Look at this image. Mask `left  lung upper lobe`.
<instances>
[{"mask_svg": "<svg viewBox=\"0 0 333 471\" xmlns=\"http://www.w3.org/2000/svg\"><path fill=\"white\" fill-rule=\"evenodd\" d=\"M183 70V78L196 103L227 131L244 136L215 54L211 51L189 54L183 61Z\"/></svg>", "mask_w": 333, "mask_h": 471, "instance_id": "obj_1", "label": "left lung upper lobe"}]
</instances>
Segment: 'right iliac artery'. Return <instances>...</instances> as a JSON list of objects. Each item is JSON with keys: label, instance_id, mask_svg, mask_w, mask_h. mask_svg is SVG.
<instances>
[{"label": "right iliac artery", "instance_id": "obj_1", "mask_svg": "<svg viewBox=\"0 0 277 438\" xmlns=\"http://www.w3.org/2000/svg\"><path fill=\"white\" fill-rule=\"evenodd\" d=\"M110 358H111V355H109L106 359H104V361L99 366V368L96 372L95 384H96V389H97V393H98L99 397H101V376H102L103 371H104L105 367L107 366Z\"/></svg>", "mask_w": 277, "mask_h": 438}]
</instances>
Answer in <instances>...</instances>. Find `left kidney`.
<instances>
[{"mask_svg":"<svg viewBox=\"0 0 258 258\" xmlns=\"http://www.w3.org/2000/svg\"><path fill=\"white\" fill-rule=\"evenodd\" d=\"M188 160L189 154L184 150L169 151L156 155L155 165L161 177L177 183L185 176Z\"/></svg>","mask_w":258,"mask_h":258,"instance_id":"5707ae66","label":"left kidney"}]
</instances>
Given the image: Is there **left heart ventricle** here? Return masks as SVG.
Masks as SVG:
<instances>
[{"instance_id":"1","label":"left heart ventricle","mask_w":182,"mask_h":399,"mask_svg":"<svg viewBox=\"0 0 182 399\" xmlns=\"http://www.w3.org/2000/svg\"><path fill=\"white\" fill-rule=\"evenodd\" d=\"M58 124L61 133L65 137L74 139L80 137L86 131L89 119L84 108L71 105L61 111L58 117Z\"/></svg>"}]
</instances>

__TASK DESCRIPTION__:
Write the entries out again exactly.

__EXERCISE ANSWER__:
Look at this image. Mask `left  lung upper lobe`.
<instances>
[{"mask_svg": "<svg viewBox=\"0 0 333 471\" xmlns=\"http://www.w3.org/2000/svg\"><path fill=\"white\" fill-rule=\"evenodd\" d=\"M183 70V78L196 103L227 131L244 136L215 54L211 51L189 54L183 61Z\"/></svg>", "mask_w": 333, "mask_h": 471, "instance_id": "obj_1", "label": "left lung upper lobe"}]
</instances>
Segment: 'right iliac artery'. Return <instances>...</instances> as a JSON list of objects. Each item is JSON with keys: label, instance_id, mask_svg, mask_w, mask_h. mask_svg is SVG.
<instances>
[{"label": "right iliac artery", "instance_id": "obj_1", "mask_svg": "<svg viewBox=\"0 0 277 438\" xmlns=\"http://www.w3.org/2000/svg\"><path fill=\"white\" fill-rule=\"evenodd\" d=\"M110 358H111V355H109L106 359H104V361L99 366V368L96 372L95 384H96V389H97V393H98L99 397H101V376H102L103 371H104L105 367L107 366Z\"/></svg>", "mask_w": 277, "mask_h": 438}]
</instances>
Answer in <instances>...</instances>. Find `left kidney`.
<instances>
[{"mask_svg":"<svg viewBox=\"0 0 258 258\" xmlns=\"http://www.w3.org/2000/svg\"><path fill=\"white\" fill-rule=\"evenodd\" d=\"M188 160L189 154L184 150L169 151L156 155L155 165L161 177L177 183L185 176Z\"/></svg>","mask_w":258,"mask_h":258,"instance_id":"5707ae66","label":"left kidney"}]
</instances>
Given the image: Is there **left heart ventricle** here? Return masks as SVG.
Masks as SVG:
<instances>
[{"instance_id":"1","label":"left heart ventricle","mask_w":182,"mask_h":399,"mask_svg":"<svg viewBox=\"0 0 182 399\" xmlns=\"http://www.w3.org/2000/svg\"><path fill=\"white\" fill-rule=\"evenodd\" d=\"M58 124L61 133L65 137L74 139L80 137L86 131L89 119L84 108L71 105L61 111L58 117Z\"/></svg>"}]
</instances>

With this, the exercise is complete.